Requirement
Without any of the pictures, set down the data below exactly.

Available data
···

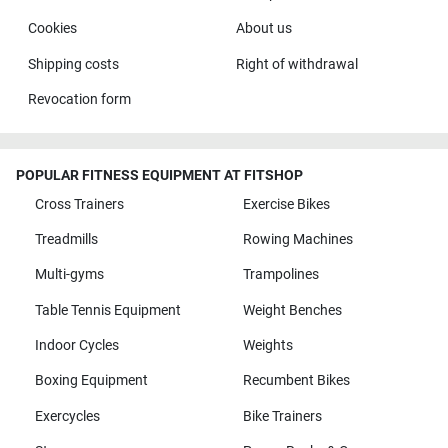
Cookies
About us
Shipping costs
Right of withdrawal
Revocation form
POPULAR FITNESS EQUIPMENT AT FITSHOP
Cross Trainers
Exercise Bikes
Treadmills
Rowing Machines
Multi-gyms
Trampolines
Table Tennis Equipment
Weight Benches
Indoor Cycles
Weights
Boxing Equipment
Recumbent Bikes
Exercycles
Bike Trainers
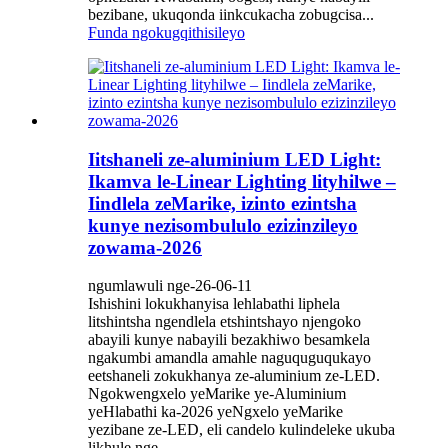
bezibane, ukuqonda iinkcukacha zobugcisa...
Funda ngokugqithisileyo
Iitshaneli ze-aluminium LED Light:
Ikamva le-Linear Lighting lityhilwe –
Iindlela zeMarike, izinto ezintsha
kunye nezisombululo ezizinzileyo
zowama-2026
ngumlawuli nge-26-06-11
Ishishini lokukhanyisa lehlabathi liphela
litshintsha ngendlela etshintshayo njengoko
abayili kunye nabayili bezakhiwo besamkela
ngakumbi amandla amahle naguquguqukayo
eetshaneli zokukhanya ze-aluminium ze-LED.
Ngokwengxelo yeMarike ye-Aluminium
yeHlabathi ka-2026 yeNgxelo yeMarike
yezibane ze-LED, eli candelo kulindeleke ukuba
likhule nge...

···

Exercise response
Cookies
About us
Shipping costs
Right of withdrawal
Revocation form
POPULAR FITNESS EQUIPMENT AT FITSHOP
Cross Trainers
Exercise Bikes
Treadmills
Rowing Machines
Multi-gyms
Trampolines
Table Tennis Equipment
Weight Benches
Indoor Cycles
Weights
Boxing Equipment
Recumbent Bikes
Exercycles
Bike Trainers
bezibane, ukuqonda iinkcukacha zobugcisa...
Funda ngokugqithisileyo
Iitshaneli ze-aluminium LED Light:
Ikamva le-Linear Lighting lityhilwe –
Iindlela zeMarike, izinto ezintsha
kunye nezisombululo ezizinzileyo
zowama-2026
ngumlawuli nge-26-06-11
Ishishini lokukhanyisa lehlabathi liphela
litshintsha ngendlela etshintshayo njengoko
abayili kunye nabayili bezakhiwo besamkela
ngakumbi amandla amahle naguquguqukayo
eetshaneli zokukhanya ze-aluminium ze-LED.
Ngokwengxelo yeMarike ye-Aluminium
yeHlabathi ka-2026 yeNgxelo yeMarike
yezibane ze-LED, eli candelo kulindeleke ukuba
likhule nge...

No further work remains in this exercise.